Cuphead is a 2D side-scrolling shooter/platformer hybrid. It deserves its reputation for being hard, even without the unfair aspects. I quite like the game. The unfair aspects can be mitigated with the wiki and youtube (and there's no major spoiler potential to worry about), and overall the game is great.

Blind choices

Cuphead has an equipment system, but shows no quantitative information, you can't sell anything, and the system itself is not well explained: the description of charms makes them sound like passive upgrades, not equippables, so I initially bought two charms without realizing you can only equip one at a time.

Trial and error

The wiki's list of shots is highly recommended reading before buying anything.

https://cuphead.fandom.com/wiki/List_of_Shots

Trial and error

There are a lot of enemy patterns that require foreknowledge to avoid, objects that look dangerous but aren't, objects that don't look dangerous but are, etc. I can list a ton of examples off the top of my head:

Rumor Honeybottom's saw

Captain Brineybeard's boat's laser

Cala Maria's petrification attack

Cala Maria wiki article

Djimmi the Great's last phase

The miniboss with the shockwaves

The squid

It seems to get worse later in the game. I don't remember it being that bad in world 1, but in world 3, every level has two things like this.

Balance

There are a few hilariously underpowered items, a few reasonably underpowered ones, but there aren't any *over*powered ones. There are a few different weapons and a few different charms worth using in different levels. A lot of depth also comes from the ability to switch between two weapons inside of a level.

Ergonomic problem

Cuphead inherits a flaw common in arcade-style shooters, which is that you almost always want to be shooting, which means you pretty much hold down that button the entire time you're playing. It makes my finger sore. Solving this problem in Cuphead isn't as simple as "just make the player constantly shoot" though, because there *are* some situations where you don't want to shoot, they're just few and far between. I'd like to experiment with a button that suppresses shooting instead of a button that shoots.

Sectioning and saving

How to sve the player's progress correctly

Cuphead does all of this right: it saves automatically outside of battle, there are no in-level checkpoints or consumable items to speak of, and no status is preserved between levels.

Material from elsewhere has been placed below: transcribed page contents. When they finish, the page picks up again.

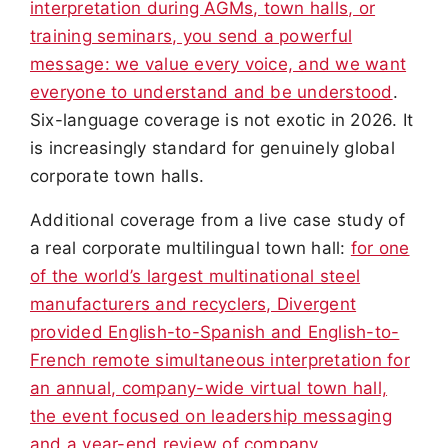
interpretation during AGMs, town halls, or
training seminars, you send a powerful
message: we value every voice, and we want
everyone to understand and be understood
.
Six-language coverage is not exotic in 2026. It
is increasingly standard for genuinely global
corporate town halls.
Additional coverage from a live case study of
a real corporate multilingual town hall:
for one
of the world’s largest multinational steel
manufacturers and recyclers, Divergent
provided English-to-Spanish and English-to-
French remote simultaneous interpretation for
an annual, company-wide virtual town hall,
the event focused on leadership messaging
and a year-end review of company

You can also replay old levels (to get more coins if you missed some of them before, but not to re-collect the same coins).

Most levels are about 2 minutes long and retries are quick. The only change I'd have made is more health. 3 hits for 2 minutes is low enough that being hit can be very tilting. I'd have it balanced for 6 hits per level.

Cheap difficulty

Difficulty settings

Difficulty settings

It has a weird deal with the easy mode: there is one, but from what I'm reading it makes your wins not actually count, making it basically pointless (soul contracts are required to proceed so at most you could play all of world 1 this way).

SimpleMode on Cuphead wiki

There is an unlockable hard mode. It sucks that it's unlockable, but at least the normal mode is hard enough that no one would need it on their first playthrough.